▶ Exercise prompt
Setting pictures aside, output exactly the lines from the start of the records to the line with "Het gemiddelde aantal", that line included.

Task material section start

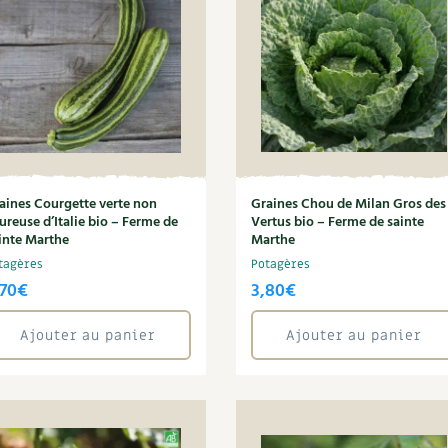
Autonomie
NOUVEAUTÉ
nception et gros oeuvre
tériaux écologiques
Société, engagement
Enfants
Feuilleter l
ergie
stion de l’eau
Actions pour la planète
tretien de la maison
coration et petit bricolage
aines Courgette verte non
Graines Chou de Milan Gros des
ureuse d’Italie bio – Ferme de
Vertus bio – Ferme de sainte
inte Marthe
Marthe
tagères
Potagères
,70
€
3,80
€
Ajouter au panier
Ajouter au panier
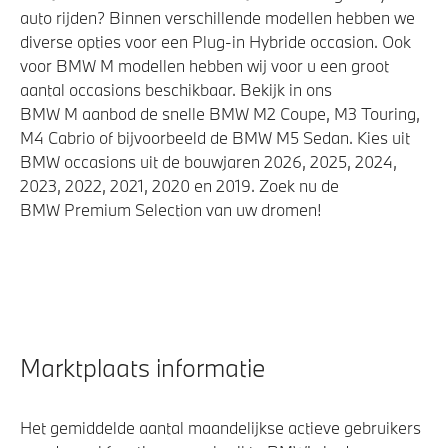
auto rijden? Binnen verschillende modellen hebben we
diverse opties voor een Plug-in Hybride occasion. Ook
voor BMW M modellen hebben wij voor u een groot
aantal occasions beschikbaar. Bekijk in ons
BMW M aanbod de snelle BMW M2 Coupe, M3 Touring,
M4 Cabrio of bijvoorbeeld de BMW M5 Sedan. Kies uit
BMW occasions uit de bouwjaren 2026, 2025, 2024,
2023, 2022, 2021, 2020 en 2019. Zoek nu de
BMW Premium Selection van uw dromen!
Marktplaats informatie
Het gemiddelde aantal maandelijkse actieve gebruikers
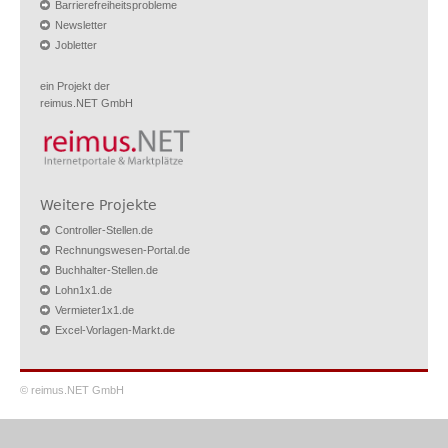
Barrierefreiheitsprobleme
Newsletter
Jobletter
ein Projekt der
reimus.NET GmbH
Weitere Projekte
Controller-Stellen.de
Rechnungswesen-Portal.de
Buchhalter-Stellen.de
Lohn1x1.de
Vermieter1x1.de
Excel-Vorlagen-Markt.de
© reimus.NET GmbH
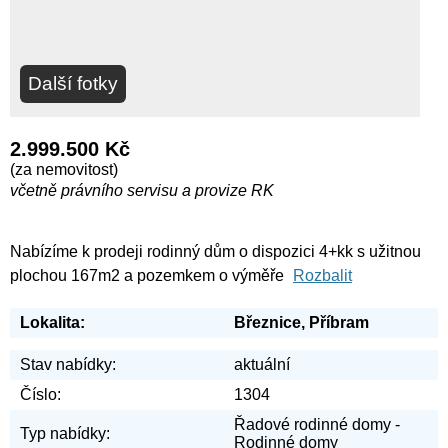
Další fotky
2.999.500 Kč
(za nemovitost)
včetně právního servisu a provize RK
Nabízíme k prodeji rodinný dům o dispozici 4+kk s užitnou
plochou 167m2 a pozemkem o výměře
Rozbalit
Lokalita:
Březnice, Příbram
Stav nabídky:
aktuální
Číslo:
1304
Řadové rodinné domy -
Typ nabídky:
Rodinné domy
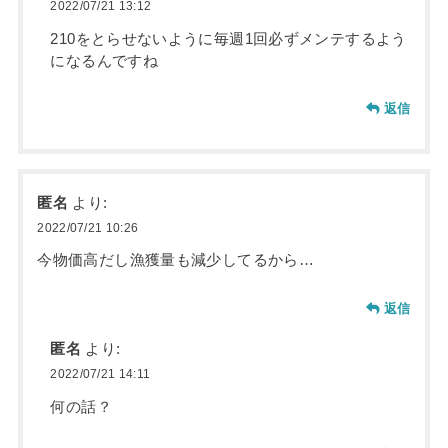
2022/07/21 13:12
210をとらせないように毎週1回必ずメンテするよう
になるんですね
返信
匿名
より:
2022/07/21 10:26
今物価高だし漁獲量も減少してるから…
返信
匿名
より:
2022/07/21 14:11
何の話？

Task material section end

▶ Solution to this problem
Autonomie
NOUVEAUTÉ
nception et gros oeuvre
tériaux écologiques
Société, engagement
Enfants
Feuilleter l
ergie
stion de l’eau
Actions pour la planète
tretien de la maison
coration et petit bricolage
aines Courgette verte non
Graines Chou de Milan Gros des
ureuse d’Italie bio – Ferme de
Vertus bio – Ferme de sainte
inte Marthe
Marthe
tagères
Potagères
,70
€
3,80
€
Ajouter au panier
Ajouter au panier
auto rijden? Binnen verschillende modellen hebben we
diverse opties voor een Plug-in Hybride occasion. Ook
voor BMW M modellen hebben wij voor u een groot
aantal occasions beschikbaar. Bekijk in ons
BMW M aanbod de snelle BMW M2 Coupe, M3 Touring,
M4 Cabrio of bijvoorbeeld de BMW M5 Sedan. Kies uit
BMW occasions uit de bouwjaren 2026, 2025, 2024,
2023, 2022, 2021, 2020 en 2019. Zoek nu de
BMW Premium Selection van uw dromen!
Marktplaats informatie
Het gemiddelde aantal maandelijkse actieve gebruikers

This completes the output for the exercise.